Me miraba con aire dubitativo, chupándose el meñique.
―Nnnnnnnno…
―¿Y todos esos cuentos tan chulis que vimos en la librería, incluso esos que olían? ¿Te imaginas que hueles uno de los que huele a caca y yo no te he podido avisar? —su gesto se torció en una medio sonrisa—, además ¡con lo que me gusta a mí que leamos! ¿No me vas a dejar que te lea antes de dormir?
―Claro que sí, mami. Es que echo de menos a mamá.
―Y yo, hijo, y yo. Pero ya sabes que ella está siempre contigo, acompañándote. Y que te quiere mucho, muchísimo ¿verdad?
―Sí…
―Pues eso es lo que importa. A mí siempre me vas a tener, para leer, para bañarnos, ver los dibujos ¡y hacerte pedorretas en la barrigota esa que tienes! —le levanté la camiseta, dejando ver su ombliguillo al descubierto, y le empecé a hacer cosquillas. Me encantaba oírle reír a carcajadas—.

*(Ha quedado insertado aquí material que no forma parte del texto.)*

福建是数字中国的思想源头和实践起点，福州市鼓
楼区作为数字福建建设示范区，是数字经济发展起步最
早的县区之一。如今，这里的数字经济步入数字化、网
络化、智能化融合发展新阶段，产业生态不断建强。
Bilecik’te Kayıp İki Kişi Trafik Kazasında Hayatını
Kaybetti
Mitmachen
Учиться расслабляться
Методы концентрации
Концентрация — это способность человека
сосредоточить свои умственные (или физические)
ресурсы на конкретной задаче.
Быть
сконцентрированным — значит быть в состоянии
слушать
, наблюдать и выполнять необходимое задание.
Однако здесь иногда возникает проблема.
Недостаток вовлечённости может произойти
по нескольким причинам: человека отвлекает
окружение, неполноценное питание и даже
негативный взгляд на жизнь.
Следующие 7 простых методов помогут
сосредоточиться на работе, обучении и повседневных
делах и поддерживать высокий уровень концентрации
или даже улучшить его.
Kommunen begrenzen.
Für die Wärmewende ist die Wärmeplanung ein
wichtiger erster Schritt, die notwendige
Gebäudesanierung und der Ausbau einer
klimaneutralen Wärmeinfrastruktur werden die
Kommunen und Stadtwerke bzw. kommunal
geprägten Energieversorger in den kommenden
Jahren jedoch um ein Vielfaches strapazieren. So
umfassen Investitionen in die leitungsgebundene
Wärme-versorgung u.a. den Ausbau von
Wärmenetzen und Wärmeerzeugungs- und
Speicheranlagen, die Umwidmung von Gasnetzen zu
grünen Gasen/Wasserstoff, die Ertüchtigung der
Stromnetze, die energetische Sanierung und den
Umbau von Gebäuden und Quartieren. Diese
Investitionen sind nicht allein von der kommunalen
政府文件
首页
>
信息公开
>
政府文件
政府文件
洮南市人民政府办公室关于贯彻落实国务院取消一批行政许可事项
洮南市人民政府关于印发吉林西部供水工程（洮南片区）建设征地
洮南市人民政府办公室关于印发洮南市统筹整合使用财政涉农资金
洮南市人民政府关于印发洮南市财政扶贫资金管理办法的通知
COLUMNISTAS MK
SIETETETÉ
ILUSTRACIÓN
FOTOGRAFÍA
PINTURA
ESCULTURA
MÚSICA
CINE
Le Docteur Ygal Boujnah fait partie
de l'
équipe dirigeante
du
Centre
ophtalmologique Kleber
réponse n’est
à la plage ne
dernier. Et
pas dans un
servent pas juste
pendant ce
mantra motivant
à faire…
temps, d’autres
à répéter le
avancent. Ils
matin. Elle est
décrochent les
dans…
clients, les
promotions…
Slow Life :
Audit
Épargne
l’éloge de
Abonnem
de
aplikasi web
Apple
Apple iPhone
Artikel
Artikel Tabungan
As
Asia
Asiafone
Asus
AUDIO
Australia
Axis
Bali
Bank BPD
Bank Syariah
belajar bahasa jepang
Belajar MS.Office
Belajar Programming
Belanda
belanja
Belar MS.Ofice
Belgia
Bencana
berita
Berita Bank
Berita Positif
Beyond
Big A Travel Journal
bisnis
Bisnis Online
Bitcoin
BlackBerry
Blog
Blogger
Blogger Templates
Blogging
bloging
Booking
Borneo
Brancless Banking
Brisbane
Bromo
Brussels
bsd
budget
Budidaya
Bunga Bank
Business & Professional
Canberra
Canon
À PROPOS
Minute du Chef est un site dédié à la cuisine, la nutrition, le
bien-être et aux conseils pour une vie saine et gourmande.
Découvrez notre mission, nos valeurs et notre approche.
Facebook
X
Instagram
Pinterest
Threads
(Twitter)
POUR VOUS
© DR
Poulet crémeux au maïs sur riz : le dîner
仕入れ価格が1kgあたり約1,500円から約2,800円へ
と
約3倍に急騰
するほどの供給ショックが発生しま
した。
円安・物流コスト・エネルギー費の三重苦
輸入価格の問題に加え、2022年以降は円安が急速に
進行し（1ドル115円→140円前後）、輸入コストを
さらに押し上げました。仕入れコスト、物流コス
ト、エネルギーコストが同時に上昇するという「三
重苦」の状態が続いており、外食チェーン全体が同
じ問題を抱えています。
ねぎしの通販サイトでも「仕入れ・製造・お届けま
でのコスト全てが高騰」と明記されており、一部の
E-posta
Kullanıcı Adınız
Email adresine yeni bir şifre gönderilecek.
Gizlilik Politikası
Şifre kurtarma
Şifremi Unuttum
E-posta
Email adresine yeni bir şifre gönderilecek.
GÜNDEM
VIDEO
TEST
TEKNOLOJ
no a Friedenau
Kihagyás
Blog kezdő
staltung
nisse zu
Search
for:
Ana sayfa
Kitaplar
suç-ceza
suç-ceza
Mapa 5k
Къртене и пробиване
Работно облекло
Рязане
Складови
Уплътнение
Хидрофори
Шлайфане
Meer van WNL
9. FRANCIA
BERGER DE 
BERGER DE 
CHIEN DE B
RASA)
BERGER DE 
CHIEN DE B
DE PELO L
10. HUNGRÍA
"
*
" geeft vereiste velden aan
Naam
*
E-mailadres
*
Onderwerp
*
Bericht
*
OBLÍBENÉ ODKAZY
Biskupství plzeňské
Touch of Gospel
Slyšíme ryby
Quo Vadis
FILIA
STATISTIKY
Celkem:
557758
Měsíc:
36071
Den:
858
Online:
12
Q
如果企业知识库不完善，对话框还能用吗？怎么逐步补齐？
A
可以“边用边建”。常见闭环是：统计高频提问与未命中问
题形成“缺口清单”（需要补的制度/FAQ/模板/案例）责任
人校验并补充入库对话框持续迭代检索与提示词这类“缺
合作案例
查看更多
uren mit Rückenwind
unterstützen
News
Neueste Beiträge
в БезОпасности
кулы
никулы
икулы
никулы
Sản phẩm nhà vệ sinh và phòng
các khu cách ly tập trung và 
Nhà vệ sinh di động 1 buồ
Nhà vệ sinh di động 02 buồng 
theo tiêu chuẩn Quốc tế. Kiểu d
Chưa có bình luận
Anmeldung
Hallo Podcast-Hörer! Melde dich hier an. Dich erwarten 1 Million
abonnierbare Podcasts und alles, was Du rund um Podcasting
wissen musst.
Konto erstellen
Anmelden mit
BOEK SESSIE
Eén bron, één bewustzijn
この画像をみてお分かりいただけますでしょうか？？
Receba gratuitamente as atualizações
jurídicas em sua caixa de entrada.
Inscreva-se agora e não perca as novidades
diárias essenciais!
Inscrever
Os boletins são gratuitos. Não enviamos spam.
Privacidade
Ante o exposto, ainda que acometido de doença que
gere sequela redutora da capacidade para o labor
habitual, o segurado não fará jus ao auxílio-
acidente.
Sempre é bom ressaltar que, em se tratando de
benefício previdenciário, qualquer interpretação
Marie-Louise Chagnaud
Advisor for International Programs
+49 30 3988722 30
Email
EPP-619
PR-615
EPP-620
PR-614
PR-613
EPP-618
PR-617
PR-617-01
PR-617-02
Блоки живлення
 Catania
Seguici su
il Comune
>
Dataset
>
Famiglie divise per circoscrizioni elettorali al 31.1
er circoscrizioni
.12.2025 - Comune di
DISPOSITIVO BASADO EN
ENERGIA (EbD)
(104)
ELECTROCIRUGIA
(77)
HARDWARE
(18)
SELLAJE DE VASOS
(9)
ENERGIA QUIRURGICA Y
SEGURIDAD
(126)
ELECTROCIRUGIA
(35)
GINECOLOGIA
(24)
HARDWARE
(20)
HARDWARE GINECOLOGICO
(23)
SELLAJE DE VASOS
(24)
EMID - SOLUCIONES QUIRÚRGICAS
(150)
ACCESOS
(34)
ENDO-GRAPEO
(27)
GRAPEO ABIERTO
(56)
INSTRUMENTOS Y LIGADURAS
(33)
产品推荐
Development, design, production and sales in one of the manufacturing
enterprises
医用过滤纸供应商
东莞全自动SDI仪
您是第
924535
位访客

Le dejé en la alfombra con cuidado y cogí a la cebra Minerva.
―Dice que tiene sueño. ¿Tú qué opinas, le acostamos ya?
―¡Vale! —me respondió—. Y muy ufano, la cogió de una pezuña y se la llevó a la cama, la tumbó y la arropó.
―¡Pero bueno! Se siente solita, la pobre ¿por qué no te acuestas con ella y así le haces compañía?
Todas las noches, igual. Vaya peleas con el dormir y no dormir nos traíamos con el muy diablo… Me lo llevé a lavar los dientes, nos los lavamos bien, nos pusimos el pijama y le llevé a su camita casi en brazos de lo dormido que iba.
―Buenas noches, Julio. Que sueñes con los angelitos.
No hubo contestación, ya estaba profundamente dormido. Le arropé, le encendí el Mickey Mouse y salí de la habitación con cuidado.